Alice Braga – Com certeza tem diminuído. É uma luta de representatividade que existe há muitos anos com os latinos e somos latino-americanos. Nós, brasileiros, fazemos parte dessa comunidade e é um público tão enorme nos Estados Unidos que essa representatividade foi mais do que urgente – necessária – para as pessoas reconhecerem que têm a sua própria voz, o seu próprio ponto de vista.
Isso é uma transformação que tem que acontecer em frente às câmeras e atrás das câmeras em lugares também de decisão. Em cadeiras de executivos, em cadeiras diretores e cadeiras de roteiristas, assim como personagens que estão em frente às câmeras.
É muito bonito ver como essa transformação tem acontecido. É uma luta que segue, mas é uma luta de representatividade e eu acho que os brasileiros estão fazendo mais parte exatamente por essa abertura de ponto de vista. A gente está bem representado.
E nós brasileiros somos latino-americanos. Eu acho que a gente tem cada vez mais que abraçar isso. Inclusive assistir a conteúdos latino-americanos. Inclusive se sentir fazendo parte da comunidade latina.
Eu concordo com o Wagner. Acho que hoje em dia é completamente diferente. A Amanda, por exemplo, no livro não é latina. Quem é latino é a Daniela (Connelly). Independente de ser latina ou não, eu fiz o teste e eles me escolheram. A partir disso, o Blake quis transformar ela em brasileira.
Dayo Okeniyi, Alice Braga e Joel Edgerton em cena de ‘Matéria escura’
Divulgação
Eu fiquei super feliz. A gente tem uma cena que fala em português. Trago essa representatividade latino-americana, ibero-americana brasileira para a série. Ela não é uma personagem estereotipada como, durante muitos anos, inclusive eu mesma fiz. Traficante de drogas, o bandido, a doméstica.
Eu sinto essa transformação acontecendo e eu sou muito feliz de ter feito “A Rainha do Sul”, porque foi uma personagem que na verdade transformou o estereótipo. Era uma mulher numa cadeira de poder e, durante muitos anos, foi a única série com uma mulher latina no horário nobre da televisão paga dos Estados Unidos.
Acho que isso também faz parte de uma luta de representatividade. A gente também estar em lugares de protagonismo. Como o Wagner fazendo “Guerra Civil”, que não necessariamente precisava ser um personagem latino. Eu fazendo a Amanda. A Bruna (Marquezine) fazendo uma personagem incrível.
Sinto que é isso. É uma luta que vem de muitos anos, mas é um público que está com muita sede.
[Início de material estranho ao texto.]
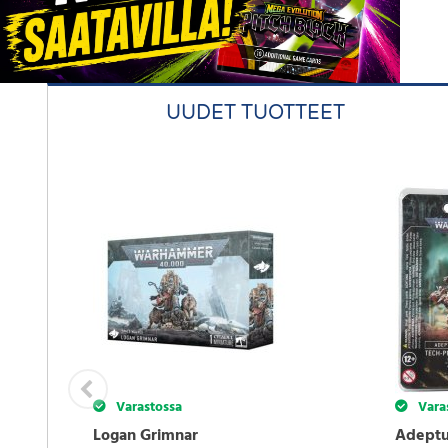
UUDET TUOTTEET
Varastossa
Vara
Logan Grimnar
Adeptu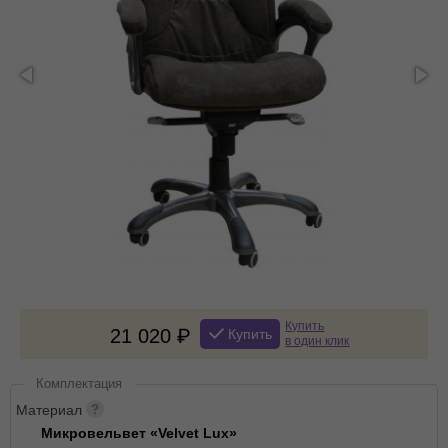
Купить
21 020
Купить
в один клик
Комплектация
Материал
Микровельвет «Velvet Lux»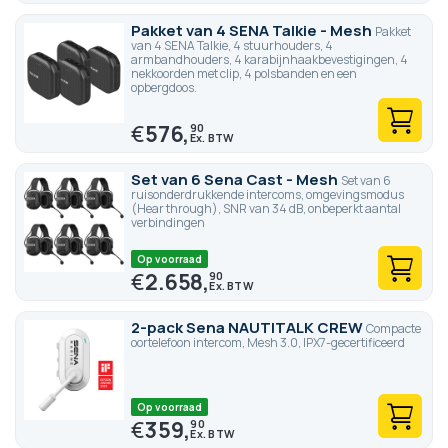
Pakket van 4 SENA Talkie - Mesh
Pakket
van 4 SENA Talkie, 4 stuurhouders, 4
armbandhouders, 4 karabijnhaakbevestigingen, 4
nekkoorden met clip, 4 polsbanden en een
opbergdoos.
€
576,
90
Set van 6 Sena Cast - Mesh
Set van 6
ruisonderdrukkende intercoms, omgevingsmodus
(Hear through), SNR van 34 dB, onbeperkt aantal
verbindingen
Op voorraad
€
2.658,
90
2-pack Sena NAUTITALK CREW
Compacte
oortelefoon intercom, Mesh 3.0, IPX7-gecertificeerd
Op voorraad
€
359,
90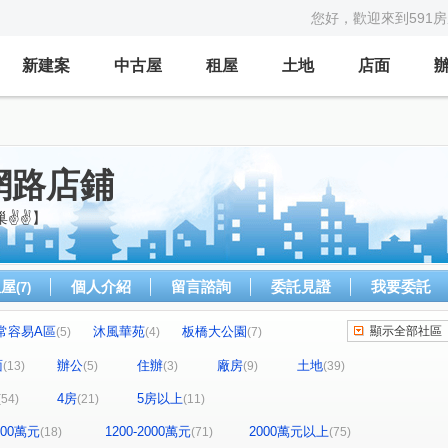
您好，歡迎來到591
新建案
中古屋
租屋
土地
店面
網路店鋪
巢✌✌】
租屋
個人介紹
留言諮詢
委託見證
我要委託
(7)
常容易A區
沐風華苑
板橋大公園
顯示全部社區
(5)
(4)
(7)
現代巴黎/現代東京)
地景四季
滿築
(7)
(1)
(2)
面
辦公
住辦
廠房
土地
(13)
(5)
(3)
(9)
(39)
碧瑤江山二期
地景滿築
(2)
(2)
4房
5房以上
(54)
(21)
(11)
悅灣-謙悅
超級城市SUPER2愛丁堡
(2)
(2)
(1)
曼哈頓
武林豐園
孩子王
東輝傳薪家
(1)
(1)
(2)
(1)
1200萬元
1200-2000萬元
2000萬元以上
(18)
(71)
(75)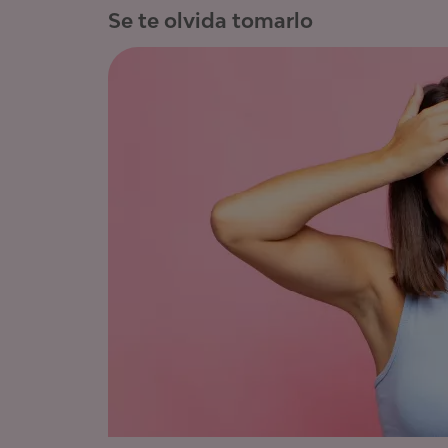
Se te olvida tomarlo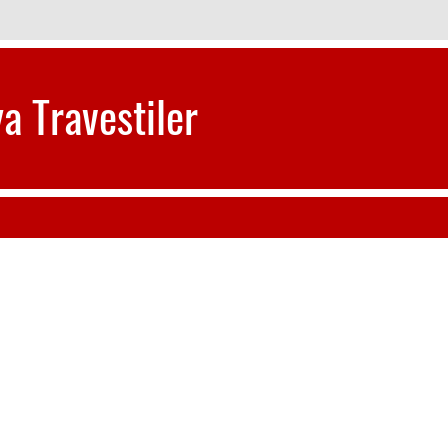
a Travestiler
inde Görüşen Eve Otele Gelen Yeni Sınırsız Travestiler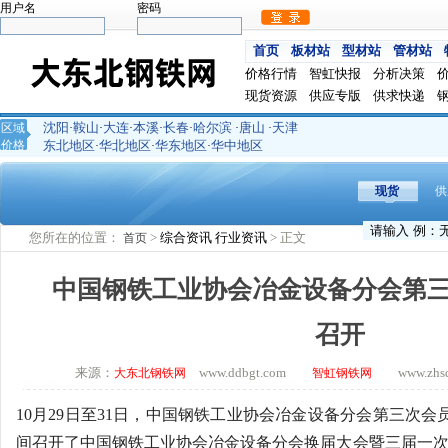
用户名
密码
首页
板材站
型材站
管材站
价格行情
智虹快报
分析决策
现货资源
供应专版
供求快递
沈阳
鞍山
大连
本溪
长春
哈尔滨
唐山
天津
区域
·
·
·
·
·
·
·
价格
东北地区
华北地区
华东地区
华中地区
·
·
·
现货
供
您所在的位置：
>
综合资讯
行业资讯
> 正文
首页
中国钢铁工业协会冶金设备分会第
召开
来源：
www.ddbgt.com
www.zhsq.
大东北钢铁网
智虹钢铁网
10月29日至31日，中国钢铁工业协会冶金设备分会第三次
间召开了中国钢铁工业协会冶金设备分会换届大会暨三届一次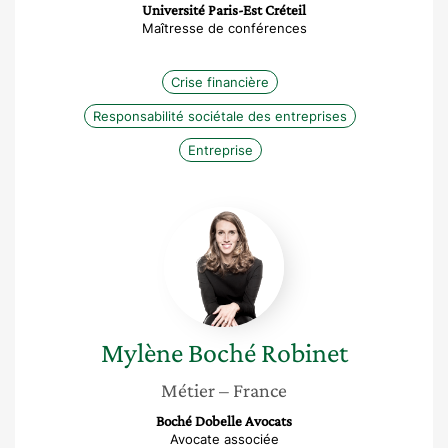
Université Paris-Est Créteil
Maîtresse de conférences
Crise financière
Responsabilité sociétale des entreprises
Entreprise
Mylène
Boché
Robinet
Mylène
Boché Robinet
Métier
– France
Boché Dobelle Avocats
Avocate associée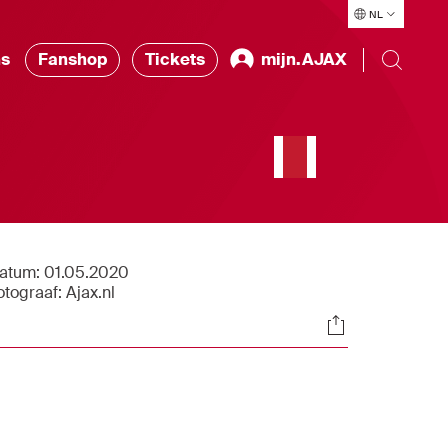
NL
ns
Fanshop
Tickets
mijn.AJAX
atum:
01.05.2020
otograaf:
Ajax.nl
Socials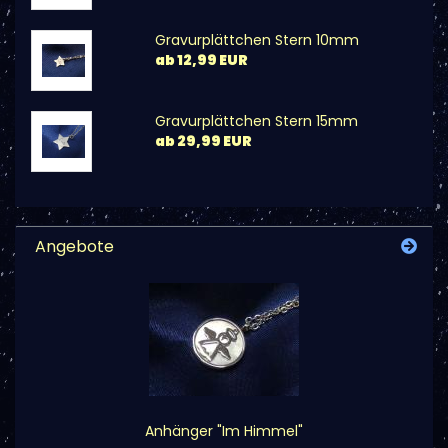
Gravurplättchen Stern 10mm
ab 12,99 EUR
Gravurplättchen Stern 15mm
ab 29,99 EUR
Angebote
Anhänger "Im Himmel"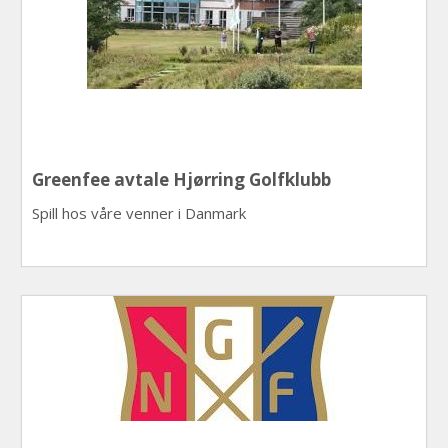
Greenfee avtale Hjørring Golfklubb
Spill hos våre venner i Danmark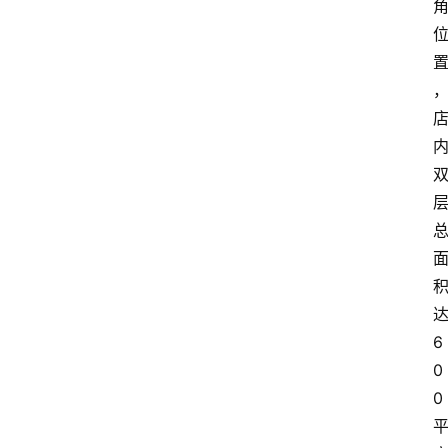
6
0
0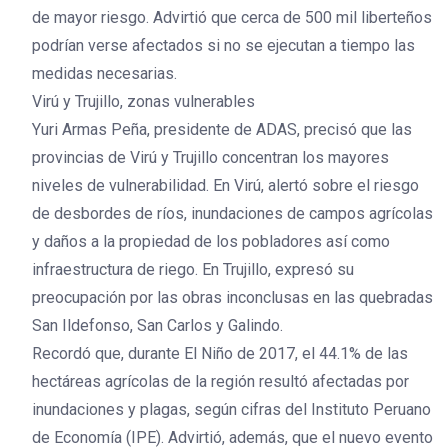
de mayor riesgo. Advirtió que cerca de 500 mil liberteños
podrían verse afectados si no se ejecutan a tiempo las
medidas necesarias.
Virú y Trujillo, zonas vulnerables
Yuri Armas Peña, presidente de ADAS, precisó que las
provincias de Virú y Trujillo concentran los mayores
niveles de vulnerabilidad. En Virú, alertó sobre el riesgo
de desbordes de ríos, inundaciones de campos agrícolas
y daños a la propiedad de los pobladores así como
infraestructura de riego. En Trujillo, expresó su
preocupación por las obras inconclusas en las quebradas
San Ildefonso, San Carlos y Galindo.
Recordó que, durante El Niño de 2017, el 44.1% de las
hectáreas agrícolas de la región resultó afectadas por
inundaciones y plagas, según cifras del Instituto Peruano
de Economía (IPE). Advirtió, además, que el nuevo evento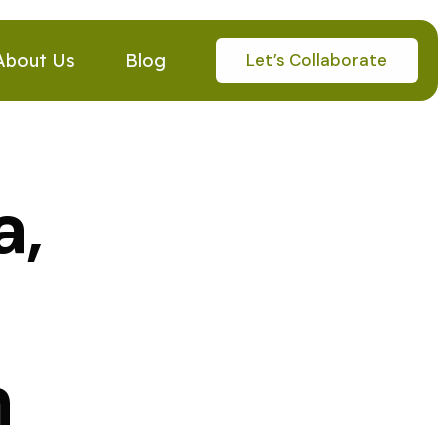
Let’s Collaborate
About Us
Blog
a,
n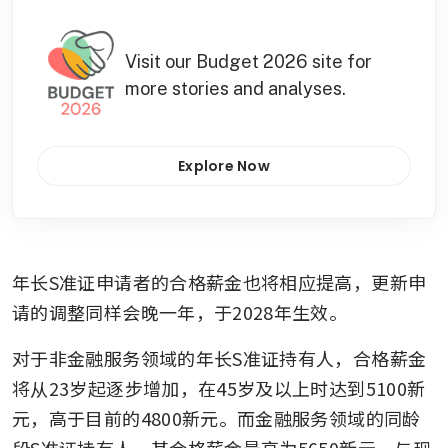
Visit our Budget 2026 site for
more stories and analyses.
Explore Now
年长S准证申请者的合格薪金也将相应提高，更新申
请的调整同样会晚一年，于2028年生效。
对于非金融服务领域的年长S准证持有人，合格薪金
将从23岁起逐步增加，在45岁及以上时达到5100新
元，高于目前的4800新元。而金融服务领域的同龄
段S准证持有人，其合格薪金最高为5650新元，与现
Por isso você vê o Fernando Meirelles dirigindo “Sugar”. Você vê tantos diretores latino-americanos com um espaço incrível de representatividade aqui. O (Alejandro González) Iñárritu, o (Alfonso) Cuarón, o Diego Luna, o Gael (García Bernal).
Poder fazer parte disso é muito legal. E quanto mais eu puder ajudar e abrir portas e apoiar e produzir coisas para que novas pessoas venham (eu vou fazer). Eu acho que é importante. A gente nunca caminha só.